Mountain ranges are a better metaphor than flat collaboration. Serious engineering teams need peaks of expertise. One person may understand reinforcement learning, another may understand routing infrastructure, another may understand PCB manufacturing, and another may understand the user’s design workflow. Excellence requires height, but coordination requires visibility between peaks.
Quilter’s Hardware Rich Development work depends on that kind of visibility. Reward functions cannot be separated from domain judgment. Candidate generation cannot be separated from layout evaluation. Obstacle avoidance cannot be separated from electrical and mechanical consequences. A strong AI PCB design culture needs specialists who can see far enough across the range to understand how their decisions shape the whole system.
“As people’s changes are coming through, I’m also going on little rabbit holes to figure out the surrounding context… going spelunking into our code base.”
Spelunking is more than onboarding.

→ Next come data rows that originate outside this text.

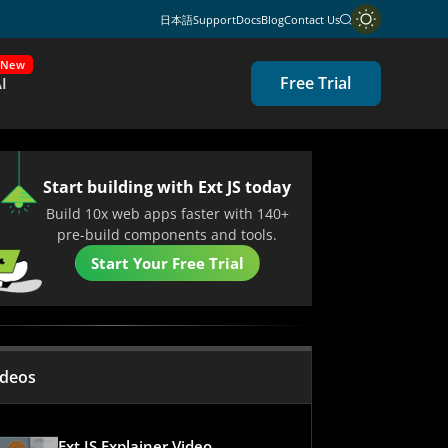
日本語
Support
Docs
Blog
Contact Us
New
Free Trial
I
Start building with Ext JS today
Build 10x web apps faster with 140+
pre-build components and tools.
Start Your Free Trial
ideos
Ext JS Explainer Video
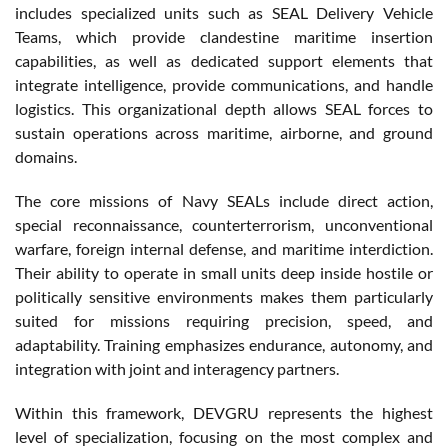
includes specialized units such as SEAL Delivery Vehicle
Teams, which provide clandestine maritime insertion
capabilities, as well as dedicated support elements that
integrate intelligence, provide communications, and handle
logistics. This organizational depth allows SEAL forces to
sustain operations across maritime, airborne, and ground
domains.
The core missions of Navy SEALs include direct action,
special reconnaissance, counterterrorism, unconventional
warfare, foreign internal defense, and maritime interdiction.
Their ability to operate in small units deep inside hostile or
politically sensitive environments makes them particularly
suited for missions requiring precision, speed, and
adaptability. Training emphasizes endurance, autonomy, and
integration with joint and interagency partners.
Within this framework, DEVGRU represents the highest
level of specialization, focusing on the most complex and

It is how engineers map hidden terrain. Codebases contain product decisions, technical compromises, modeling assumptions, abandoned paths, and hard-won lessons. In a company building AI for physical design, understanding that terrain is part of the engineering work.
Iteration Requires Discipline More Than Personality
“I would write code on paper and… by the weekend I have code that I can actually, you know, run on my computer.”
Scarcity forced precision. Each attempt had weight because feedback was delayed. Modern development environments make iteration faster, but speed alone does not create better engineering. Useful iteration requires attention to what failed, why it failed, and what the next attempt should learn. Rapid iteration in hardware becomes valuable when every loop increases the team’s understanding of the system.
“The way you do one thing is how you do everything.”
Such discipline matters for reward functions, candidate generation, and robust optimization. Engineers need to notice when a metric is teaching the wrong lesson. Teams need to inspect whether generated candidates are improving in meaningful ways or simply exploiting weak scoring. Review culture becomes part of the optimization loop because humans refine the system’s definition of success. Katie captures this human version of iteration when she describes taking change sets as an opportunity to learn about a particular part of the code.
Why Reward Functions Matter for the Future of AI PCB Design
Reward functions are not just a machine learning mechanism. In AI PCB design, reward functions become a formal expression of engineering priorities. A board layout system must learn which trade-offs matter, which violations are unacceptable, which candidates deserve attention, and which forms of apparent progress are actually fragile. Good reward functions help the system distinguish between layout completion and layout quality.
Candidate generation expands the number of possible futures a hardware team can consider. Geometric constraints keep those futures attached to physical reality. Obstacle avoidance prevents naïve routes from becoming unusable routes. Robust optimization helps the system prefer candidates that can survive messy engineering trade-offs rather than candidates that win a narrow scoring game. Together, these capabilities point toward a more serious form of autonomous PCB design.
Quilter’s strongest claim is not that AI makes hardware easy. A more credible claim is that hard hardware problems can be searched more intelligently, evaluated more rigorously, and iterated more quickly. Fariz’s implementation-first mindset protects the work from abstraction drift. Osman’s reinforcement learning framing protects it from AI hype. Katie’s mountain range metaphor protects it from shallow collaboration language.
PCB layout has always been a negotiation with constraint. Copper records decisions. Signals reveal assumptions. Heat exposes shortcuts. Manufacturing punishes ambiguity. Reward functions matter because they help an AI system learn from those realities instead of pretending they do not exist.